La storia de La radura di Antonia Kühn inizia con un ricordo e non è un caso: c’è infatti un ricordo che aleggia, un ricordo che si intuisce essere denso e pesante ma che non si conosce per intero; un non detto che da subito guida lo sviluppo del racconto e che si svelerà piano piano, accompagnando il lettore attraverso tutti i disegni.
Ciascuno dei tre personaggi, Paul, Laura e il padre, è avvolto da una propria personale solitudine, un sentimento palpabile che si esprime attraverso lo snocciolarsi delle loro azioni quotidiane, semplici ma intensamente narrative.
Paul, che trascorre una normalità fatta di scuola e casa, è spesso da solo: cucina, studia, passa il tempo nella stanza di Laura o del padre, sospeso in un silenzio nel quale affiorano i ricordi vividi di un passato felice che lui non ha ancora compreso appieno.
Laura, invece, adolescente inquieta, non è mai a casa: esce spesso, non torna la notte e cerca una ribellione alla sua sofferenza di adolescente, profonda e radicata, buia come solo quell’età sa essere. Laura conosce il senso del segreto e proprio per questo ne soffre più di Paul: sa cosa è successo, ne porta il peso ma non riesce ad accettarlo. Per lei è più semplice fuggire piuttosto che restare. Allontana volontariamente Paul nel tentativo di lasciarsi alle spalle il dolore ma non ci riesce: anche quando i due si accapigliano è evidente che si vogliano bene e, quando alla fine della storia, un episodio li riporterà indietro nel loro vissuto, ritroveranno il reciproco affetto attorno al quale ricostruire un nuovo capitolo della loro vita.

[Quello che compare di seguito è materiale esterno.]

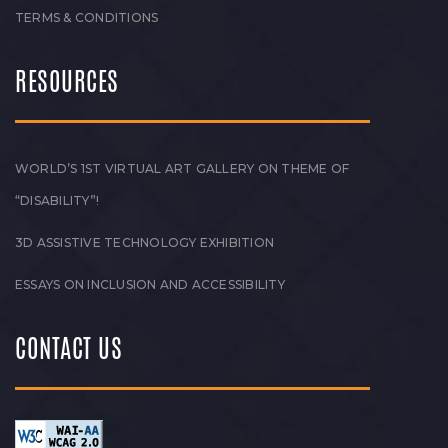
TERMS & CONDITIONS
RESOURCES
WORLD’S 1ST VIRTUAL ART GALLERY ON THEME OF
“DISABILITY”!
3D ASSISTIVE TECHNOLOGY EXHIBITION
ESSAYS ON INCLUSION AND ACCESSIBILITY
CONTACT US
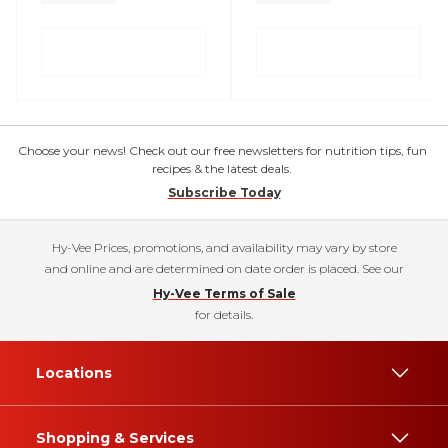
Choose your news! Check out our free newsletters for nutrition tips, fun
recipes & the latest deals.
Subscribe Today
Hy-Vee Prices, promotions, and availability may vary by store
and online and are determined on date order is placed. See our
Hy-Vee Terms of Sale
for details.
Locations
Shopping & Services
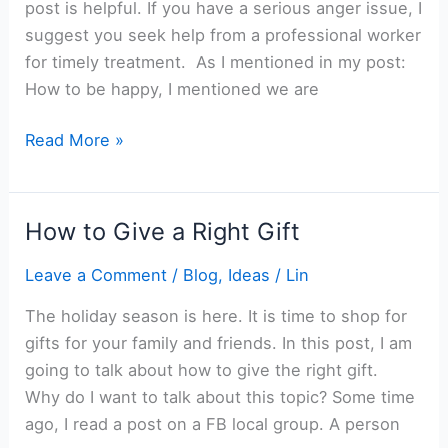
post is helpful. If you have a serious anger issue, I
suggest you seek help from a professional worker
for timely treatment. As I mentioned in my post:
How to be happy, I mentioned we are
How
Read More »
to
Control
Your
How to Give a Right Gift
Anger
Leave a Comment
/
Blog
,
Ideas
/
Lin
The holiday season is here. It is time to shop for
gifts for your family and friends. In this post, I am
going to talk about how to give the right gift.
Why do I want to talk about this topic? Some time
ago, I read a post on a FB local group. A person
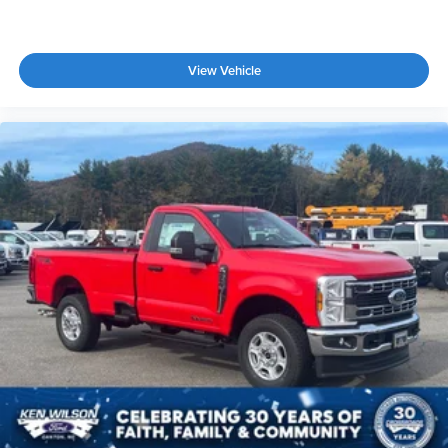
View Vehicle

Tra queste due giovani figure, in bilico si muove il padre, circondato dal suo dolore composto, fragile nel tentativo di proteggere i figli e di stringerli a sé ma incapace di trovare un linguaggio per comunicare. Una solitudine amara ed adulta che troverà un senso solo quando potrà stringersi, finalmente, attorno ai figli.
Tre figure, tre vite intrecciate ma distanti che sapranno alla fine riunirsi intorno al loro doloroso fardello.
Una piccola storia intima, raccontata con dolcezza da una serie molto bella di disegni minimali ed evocativi, in bianco e nero. Un racconto dove la solitudine è palpabile, incarnata dai pochissimi dialoghi, che metta in scena senza fronzoli un dolore importante.
La narrazione si sposta tra il presente ed un passato evidentemente felice che coinvolge tutta la famiglia: un passato filtrato quasi sempre attraverso gli occhi di Paul che non ne fornisce alcuna interpretazione e lascia sospeso il lettore fino alla fine.
Un racconto che riesce a ricomporre tanti frammenti in un unico, salvifico abbraccio.